Aim of the exercise:
Find the word "Club" in the listing, and copy out each line where it turns up.
+++ Record extracts +++
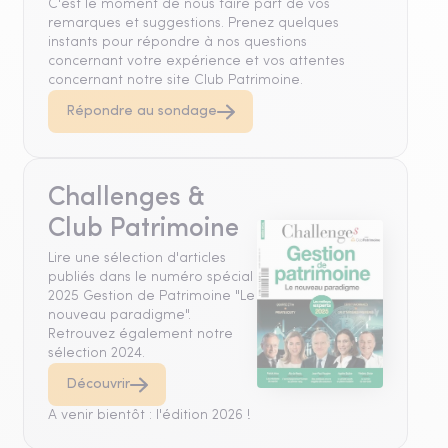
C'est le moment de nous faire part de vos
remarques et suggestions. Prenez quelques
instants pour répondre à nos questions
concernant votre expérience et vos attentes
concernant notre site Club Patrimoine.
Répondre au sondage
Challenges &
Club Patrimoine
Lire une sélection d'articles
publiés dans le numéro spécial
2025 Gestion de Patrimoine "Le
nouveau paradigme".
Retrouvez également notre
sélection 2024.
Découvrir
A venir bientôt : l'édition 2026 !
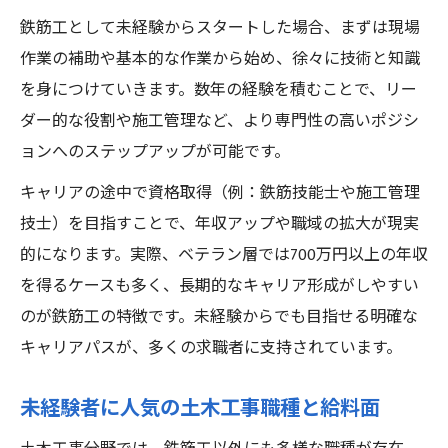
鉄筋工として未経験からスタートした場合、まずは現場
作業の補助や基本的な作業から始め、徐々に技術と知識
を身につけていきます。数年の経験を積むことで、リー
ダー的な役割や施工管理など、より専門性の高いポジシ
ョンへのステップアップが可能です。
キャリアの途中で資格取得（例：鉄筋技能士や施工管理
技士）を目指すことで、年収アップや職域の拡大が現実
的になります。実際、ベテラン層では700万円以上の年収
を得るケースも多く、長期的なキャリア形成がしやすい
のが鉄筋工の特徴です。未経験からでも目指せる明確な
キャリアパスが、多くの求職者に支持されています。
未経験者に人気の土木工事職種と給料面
+++
+++ Record extracts +++
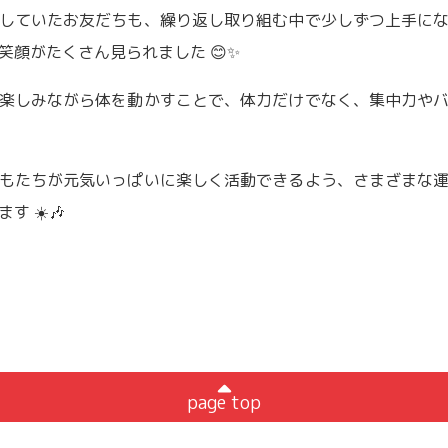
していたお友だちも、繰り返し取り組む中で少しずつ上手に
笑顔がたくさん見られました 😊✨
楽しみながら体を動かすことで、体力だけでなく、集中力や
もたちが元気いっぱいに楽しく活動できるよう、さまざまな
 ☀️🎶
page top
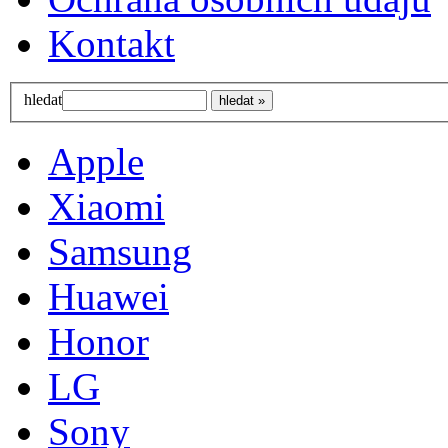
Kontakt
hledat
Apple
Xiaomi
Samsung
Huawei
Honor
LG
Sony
+++
Task response:
concernant notre site Club Patrimoine.
Club Patrimoine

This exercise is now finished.